Although medical treatment accounts for at least half of the recent decline in CHD mortality, the remainder can be attributed to population CVD-risk factor reductions.10, 11 Obese people in contemporary populations have a much lower prevalence of major CVD risk factors (except diabetes) than 40 years ago, although they still have the highest levels.55, 56 A reduction in the risk factors that mediate the association of obesity with CHD could attenuate the mortality–adiposity relationship and the severity of CHD events.

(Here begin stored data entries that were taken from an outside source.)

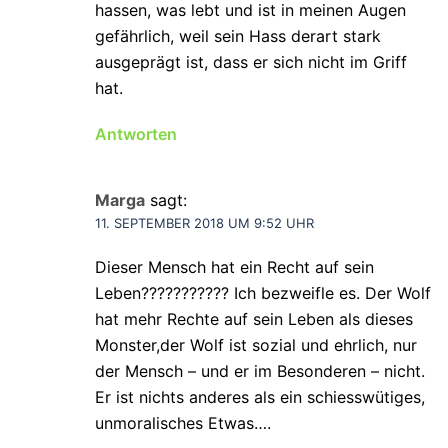
hassen, was lebt und ist in meinen Augen
gefährlich, weil sein Hass derart stark
ausgeprägt ist, dass er sich nicht im Griff
hat.
Antworten
Marga
sagt:
11. SEPTEMBER 2018 UM 9:52 UHR
Dieser Mensch hat ein Recht auf sein
Leben??????????? Ich bezweifle es. Der Wolf
hat mehr Rechte auf sein Leben als dieses
Monster,der Wolf ist sozial und ehrlich, nur
der Mensch – und er im Besonderen – nicht.
Er ist nichts anderes als ein schiesswütiges,
unmoralisches Etwas….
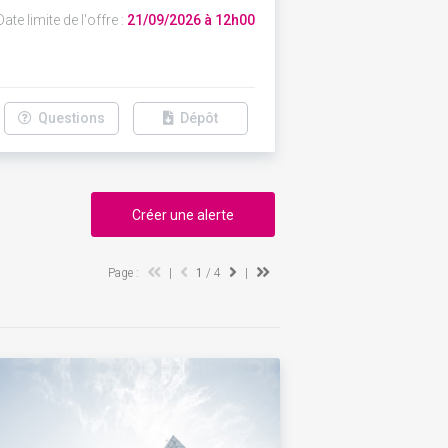
ate limite de l'offre :
21/09/2026 à 12h00
Questions
Dépôt
Créer une alerte
Page :
|
1
/ 4
|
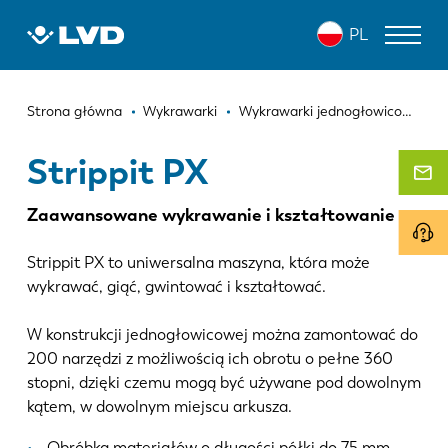
Przejdź
STRIPPIT PX
PL
do
treści
Ścieżka
WYCINARKI LASEROWE
Strona główna
Wykrawarki
Wykrawarki jednogłowicowe
nawigacyjna
PRASY KRAWĘDZIOWE
Strippit PX
ZAGINARKI DO PANELI
Zaawansowane wykrawanie i kształtowanie
WYKRAWARKI
Strippit PX to uniwersalna maszyna, która może
NOŻYCE GILOTYNOWE
wykrawać, giąć, gwintować i kształtować.
OPROGRAMOWANIE
W konstrukcji jednogłowicowej można zamontować do
200 narzędzi z możliwością ich obrotu o pełne 360
OBSŁUGA KLIENTA
stopni, dzięki czemu mogą być używane pod dowolnym
kątem, w dowolnym miejscu arkusza.
O firmie LVD
Obróbka materiałów o długości półki do 75 mm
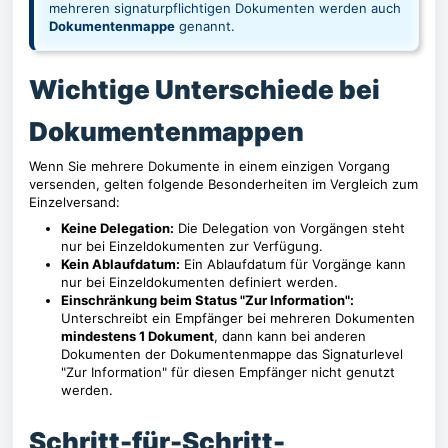
mehreren signaturpflichtigen Dokumenten werden auch
Dokumentenmappe
genannt.
Wichtige Unterschiede bei
Dokumentenmappen
Wenn Sie mehrere Dokumente in einem einzigen Vorgang
versenden, gelten folgende Besonderheiten im Vergleich zum
Einzelversand:
Keine Delegation:
Die Delegation von Vorgängen steht
nur bei Einzeldokumenten zur Verfügung.
Kein Ablaufdatum:
Ein Ablaufdatum für Vorgänge kann
nur bei Einzeldokumenten definiert werden.
Einschränkung beim Status "Zur Information":
Unterschreibt ein Empfänger bei mehreren Dokumenten
mindestens 1 Dokument
, dann kann bei anderen
Dokumenten der Dokumentenmappe das Signaturlevel
"Zur Information" für diesen Empfänger nicht genutzt
werden.
Schritt-für-Schritt-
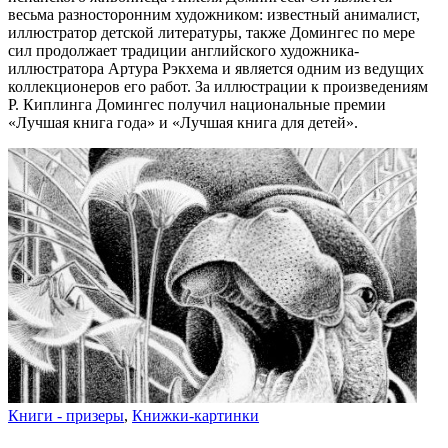
весьма разносторонним художником: известный анималист,
иллюстратор детской литературы, также Домингес по мере
сил продолжает традиции английского художника-
иллюстратора Артура Рэкхема и является одним из ведущих
коллекционеров его работ. За иллюстрации к произведениям
Р. Киплинга Домингес получил национальные премии
«Лучшая книга года» и «Лучшая книга для детей».
Книги - призеры
,
Книжки-картинки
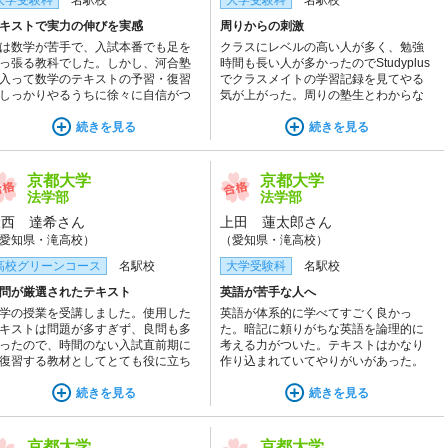
大学受験科
名駅校
大学受験科
名駅校
キストで実力の伸びを実感
周りからの刺激
は数学が苦手で、入試本番でも足を
クラスにレベルの高い人が多く、勉強
っ張る教科でした。しかし、河合塾
時間も長い人が多かったのでStudyplus
入って数学のテキストの予習・復習
でクラスメイトの学習記録を見てやる
しっかりやるうちに徐々に自信がつ
気が上がった。周りの塾生とわからな
ていきました。テキストは重要な問
いところを教え合ったり、一緒に考え
を網羅しているので、何度も復習す
続きを見る
たりするのも成長に繋がったと思う。
続きを見る
うちに目のつけ所や解法を身につけ
ことができ、模試でも成績を上げる
とができました。
京都大学
京都大学
法学部
法学部
大西 達希さん
上田 蓮太郎さん
愛知県・滝高校）
（愛知県・滝高校）
高校グリーンコース
名駅校
大学受験科
名駅校
問が厳選されたテキスト
英語が苦手な人へ
学の授業を受講しました。使用した
英語が体系的に学べてすごく良かっ
キストは問題が多すぎず、良問も多
た。暗記に頼りがちな英語を論理的に
ったので、時間のない入試直前期に
考える力がついた。テキストはかなり
復習する教材としてとても役に立ち
作り込まれていてやりがいがあった。
した。直前に復習した問題と似た問
特に英語のテキストは、量は多く質は
が入試で出てきて、感銘を受けた記
続きを見る
高かった。
続きを見る
があります。
京都大学
京都大学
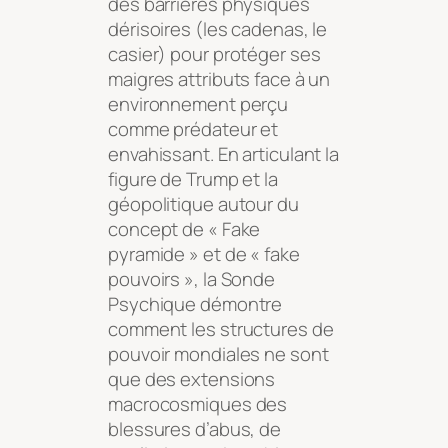
des barrières physiques
dérisoires (les cadenas, le
casier) pour protéger ses
maigres attributs face à un
environnement perçu
comme prédateur et
envahissant. En articulant la
figure de Trump et la
géopolitique autour du
concept de « Fake
pyramide » et de « fake
pouvoirs », la Sonde
Psychique démontre
comment les structures de
pouvoir mondiales ne sont
que des extensions
macrocosmiques des
blessures d’abus, de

This study suggests that excess adiposity is associated with an increased risk of incident CHD but not necessarily death. Modern medical interventions may have contributed to improved survival of first CHD events. Suffering a non-fatal CHD event adversely affects an individual’s quality of life57 and increases their risk of further CVD incidents,58 with life expectancy halved after a diagnosis of acute myocardial infarction.59 The future health burden of increased population obesity levels may manifest as an increase in the prevalence of individuals living with CHD and its consequences. Public health policies to reduce obesity, such as Scotland’s route map towards healthy weight,60 and other related CVD-risk factors, such as hypertension and dyslipidaemia,61 are essential if the Scottish population is to be spared heavy financial and health burdens as a consequence of CHD, now and in the future.